[Input for this task Boundary: Start]

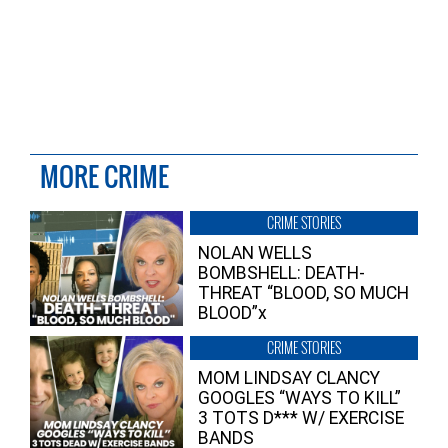
MORE CRIME
CRIME STORIES
NOLAN WELLS
BOMBSHELL: DEATH-
THREAT “BLOOD, SO MUCH
BLOOD”x
CRIME STORIES
MOM LINDSAY CLANCY
GOOGLES “WAYS TO KILL”
3 TOTS D*** W/ EXERCISE
BANDS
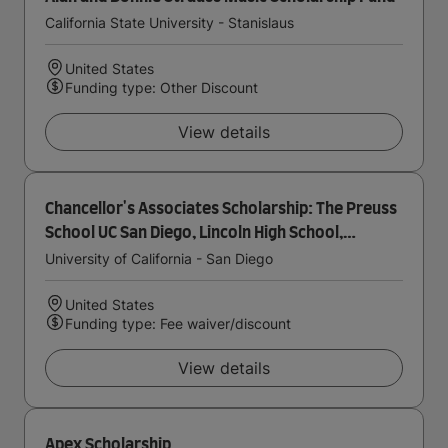
California State University - Stanislaus
United States
Funding type: Other Discount
View details
Chancellor's Associates Scholarship: The Preuss
School UC San Diego, Lincoln High School,
Gompers Preparatory Academy
University of California - San Diego
United States
Funding type: Fee waiver/discount
View details
Apex Scholarship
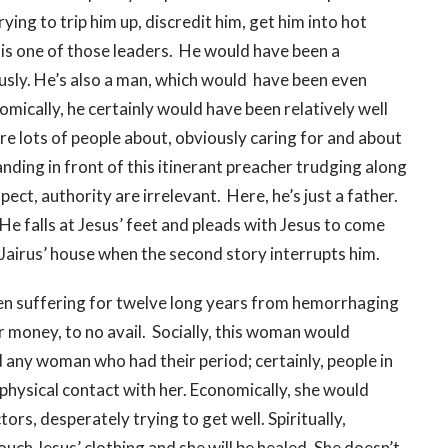
ing to trip him up, discredit him, get him into hot
 is one of those leaders. He would have been a
ously. He’s also a man, which would have been even
omically, he certainly would have been relatively well
are lots of people about, obviously caring for and about
anding in front of this itinerant preacher trudging along
pect, authority are irrelevant. Here, he’s just a father.
 He falls at Jesus’ feet and pleads with Jesus to come
 Jairus’ house when the second story interrupts him.
 suffering for twelve long years from hemorrhaging
r money, to no avail. Socially, this woman would
 any woman who had their period; certainly, people in
physical contact with her. Economically, she would
ors, desperately trying to get well. Spiritually,
touch Jesus’ clothing and she will be healed. She doesn’t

[Input for this task Boundary: End]

Leave the pictures out and print the records above exactly as they stand.

MORE CRIME
CRIME STORIES
NOLAN WELLS
BOMBSHELL: DEATH-
THREAT “BLOOD, SO MUCH
BLOOD”x
CRIME STORIES
MOM LINDSAY CLANCY
GOOGLES “WAYS TO KILL”
3 TOTS D*** W/ EXERCISE
BANDS
California State University - Stanislaus
United States
Funding type: Other Discount
View details
Chancellor's Associates Scholarship: The Preuss
School UC San Diego, Lincoln High School,
Gompers Preparatory Academy
University of California - San Diego
United States
Funding type: Fee waiver/discount
View details
Apex Scholarship
ing to trip him up, discredit him, get him into hot
 is one of those leaders. He would have been a
ously. He’s also a man, which would have been even
omically, he certainly would have been relatively well
are lots of people about, obviously caring for and about
anding in front of this itinerant preacher trudging along
pect, authority are irrelevant. Here, he’s just a father.
 He falls at Jesus’ feet and pleads with Jesus to come
 Jairus’ house when the second story interrupts him.
 suffering for twelve long years from hemorrhaging
r money, to no avail. Socially, this woman would
 any woman who had their period; certainly, people in
physical contact with her. Economically, she would
ors, desperately trying to get well. Spiritually,
touch Jesus’ clothing and she will be healed. She doesn’t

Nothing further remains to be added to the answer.